3 awesome facts about Tanner Houck’s momentum-shifting shutout for Red Sox

Cleveland Guardians v Boston Red Sox
Cleveland Guardians v Boston Red Sox / Billie Weiss/Boston Red Sox/GettyImages

Tanner Houck took the mound for the Boston Red Sox the game after a demoralizing extra-innings loss. Boston pitched through its bullpen the night before, so Houck really needed to step up.

And that he did. Houck pitched one of MLB's best performances of the year so far — he shut down the Cleveland Guardians for a complete-game shutout in under 100 pitches.

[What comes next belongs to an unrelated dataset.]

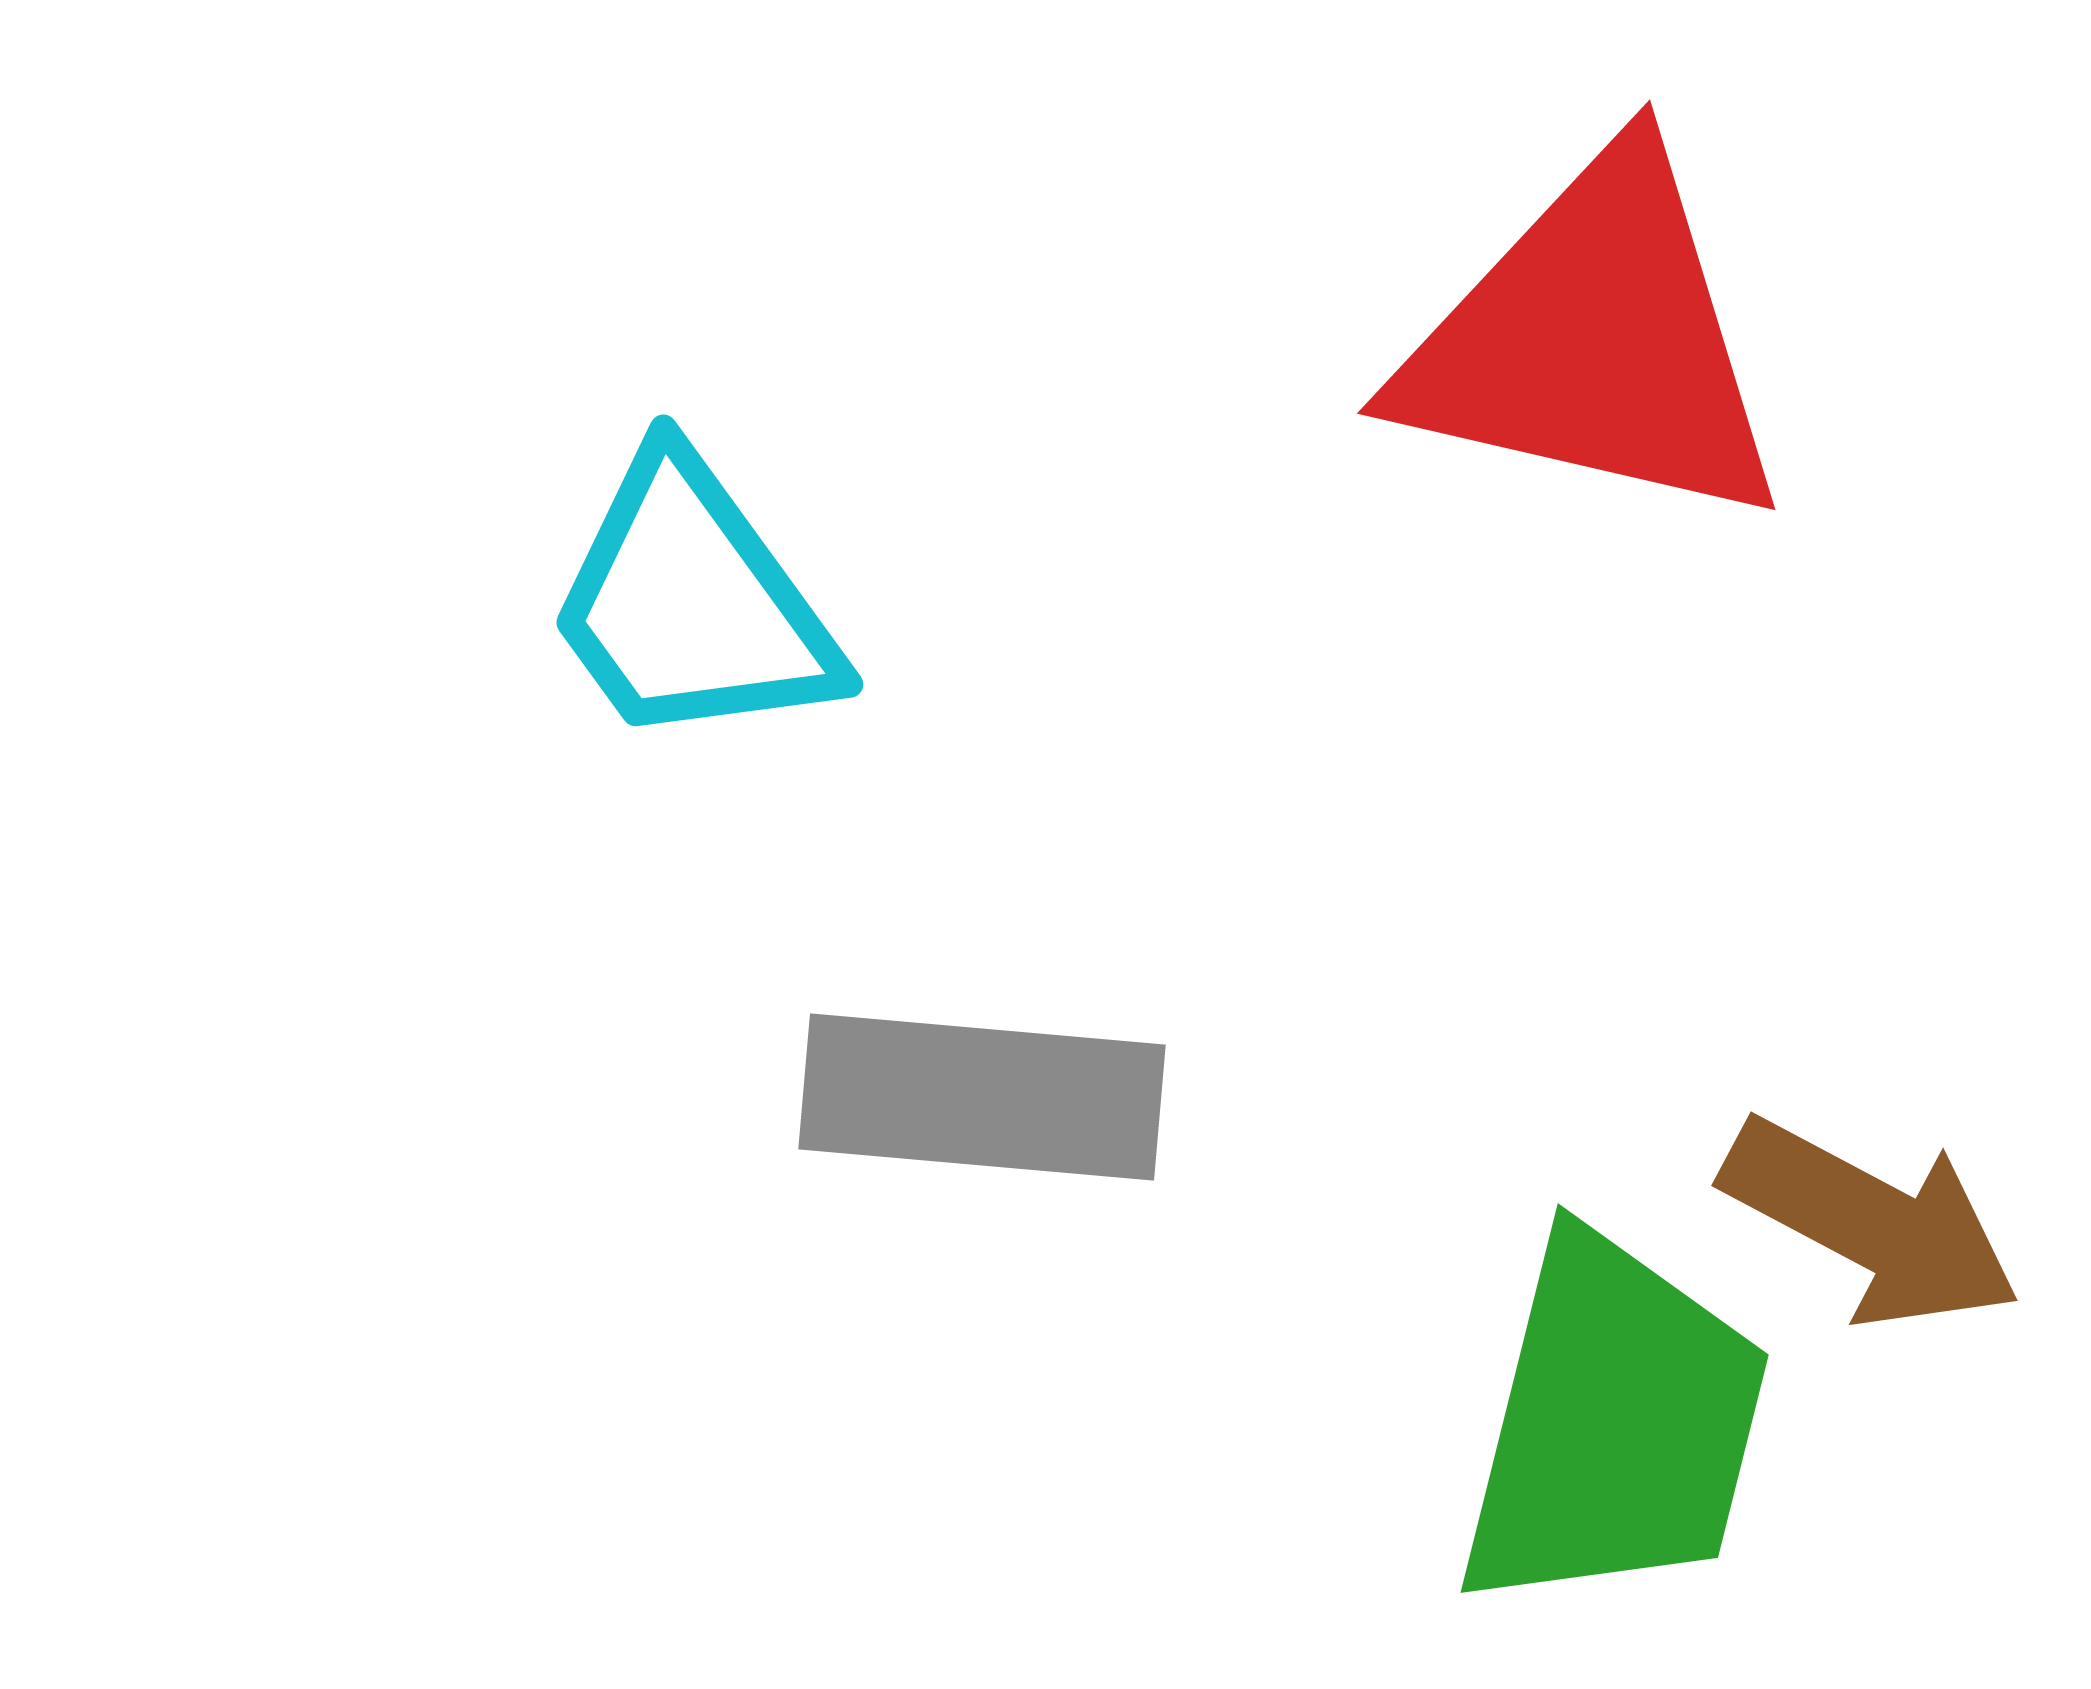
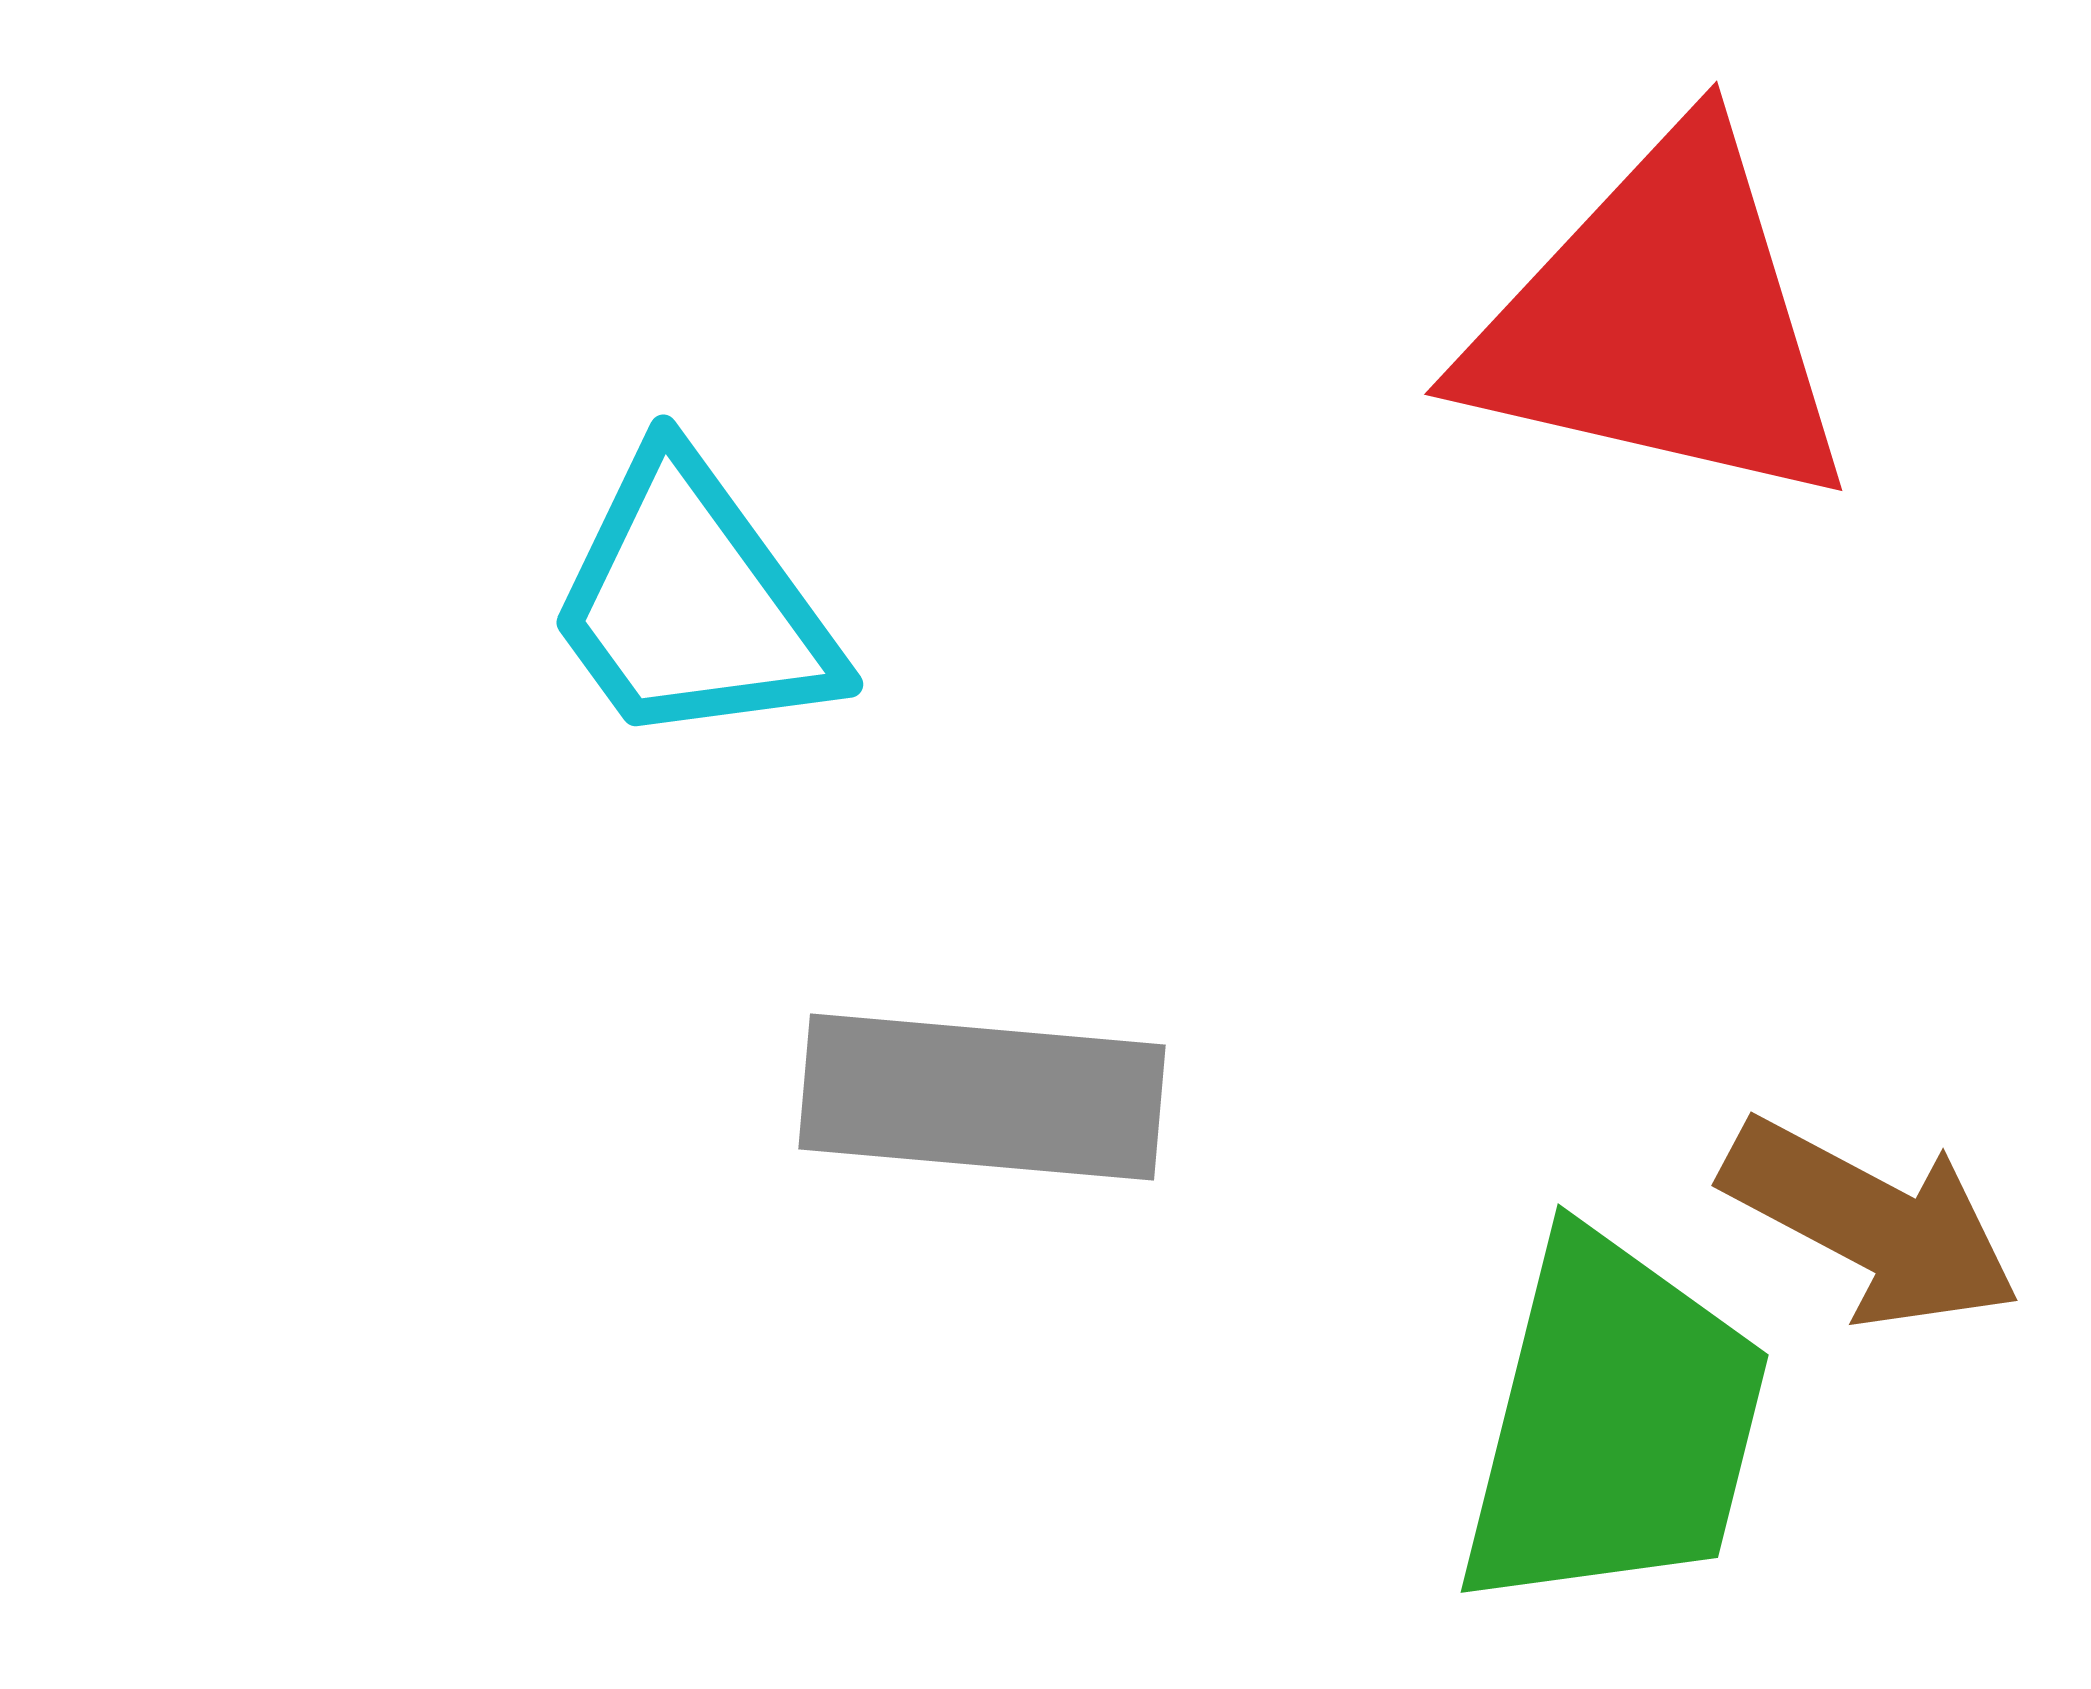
red triangle: moved 67 px right, 19 px up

The right-hander was electric all game. He threw 69 strikeouts in his stellar showing and he burned through the Guardians' batting order. At no point did Houck seem in any danger of losing grip and he exuded confidence the whole way through his start.

Houck told WEEI postgame that he takes the mound with the intent to throw nine innings every start. He was the perfect combination of efficient and accurate to get the job done on April 17, recording the first complete-game shutout at Fenway Park since 2017 (and the first for the Red Sox since Nathan Eovaldi in the summer of 2022).

Houck's Greg Maddux-esque start made some history when the Red Sox desperately needed a boost. His 94 pitches place him in some legendary company — Houck is tied for the third-fewest pitches in a complete-game shutout with three hits or fewer, no walks, and at least nine strikeouts since pitch counting began in 1988. Roy Oswalt also threw a 94-pitch complete-game shutout in 2004 and former Red Sox Curt Schilling threw one in 93 pitches three years earlier.

3 awesome facts about Tanner Houck’s momentum-shifting shutout for Red Sox

Maddux and David Cone top the list. They both threw 88-pitch complete-game shutouts -- Maddux in 1995 and Cone in 1999 -- and Cone's was a perfect game.

Houck also achieved another Maddux-like feat against the Guardians. The 27-year-old is the first pitcher in MLB history to throw a complete-game shutout of less than 100 pitches in less than one hour and 50 minutes since Maddux did it himself on August 20, 1995. He steamrolled Cleveland's batting order in one hour and 49 minutes, which was much-needed after Boston's three-hour and 37-minute extra-innings loss the night before.

Houck stepped up and delivered a potentially series-changing outing when his team needed it most. He's been showing command, confidence and strike-throwing capabilities he's never had before in a Red Sox uniform.

Regardless of his position in Boston's rotation, the Red Sox continue to get the most out of a rag-tag group of starters after a disappointing offseason seemed to set them up for failure.